### Materials provided
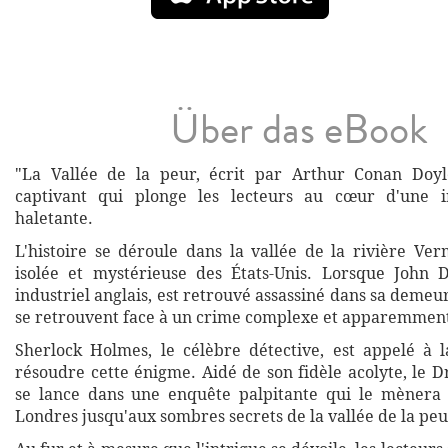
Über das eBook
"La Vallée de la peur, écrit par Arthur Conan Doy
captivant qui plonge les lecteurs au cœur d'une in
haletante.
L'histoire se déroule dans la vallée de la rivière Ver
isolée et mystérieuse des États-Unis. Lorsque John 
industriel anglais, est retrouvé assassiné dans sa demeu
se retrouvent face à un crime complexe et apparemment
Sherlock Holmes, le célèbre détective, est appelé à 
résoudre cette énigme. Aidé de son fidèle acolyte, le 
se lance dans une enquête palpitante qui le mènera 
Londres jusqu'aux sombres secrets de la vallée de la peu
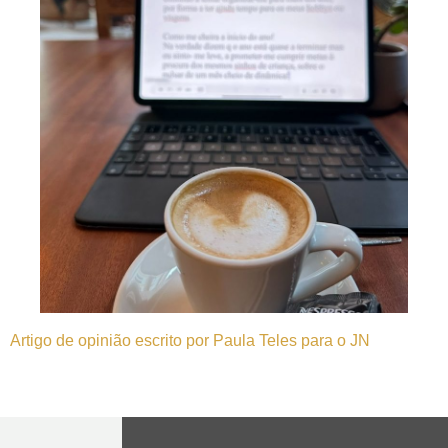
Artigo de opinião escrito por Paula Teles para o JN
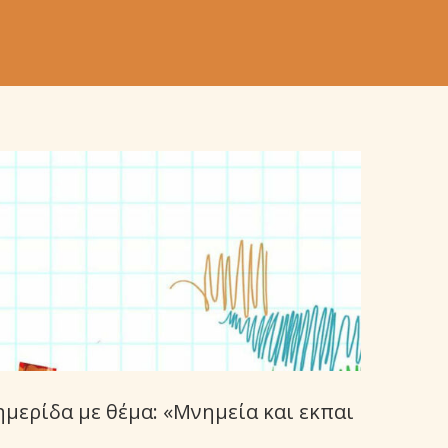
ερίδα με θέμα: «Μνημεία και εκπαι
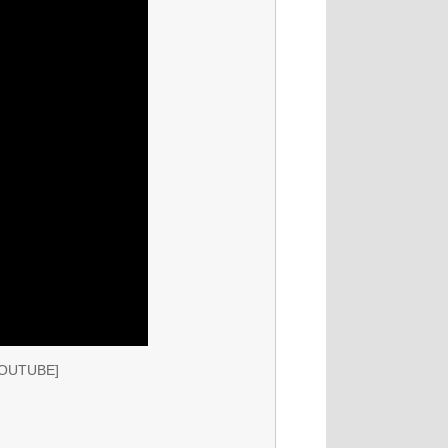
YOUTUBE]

### Aim of the task
Everything above except the pictures must be restated exactly.

### Exercise result
Über das eBook
"La Vallée de la peur, écrit par Arthur Conan Doy
captivant qui plonge les lecteurs au cœur d'une in
haletante.
L'histoire se déroule dans la vallée de la rivière Ver
isolée et mystérieuse des États-Unis. Lorsque John 
industriel anglais, est retrouvé assassiné dans sa demeu
se retrouvent face à un crime complexe et apparemment
Sherlock Holmes, le célèbre détective, est appelé à 
résoudre cette énigme. Aidé de son fidèle acolyte, le 
se lance dans une enquête palpitante qui le mènera 
Londres jusqu'aux sombres secrets de la vallée de la peu
Artigo de opinião escrito por Paula Teles para o JN
ερίδα με θέμα: «Μνημεία και εκπαι
YOUTUBE]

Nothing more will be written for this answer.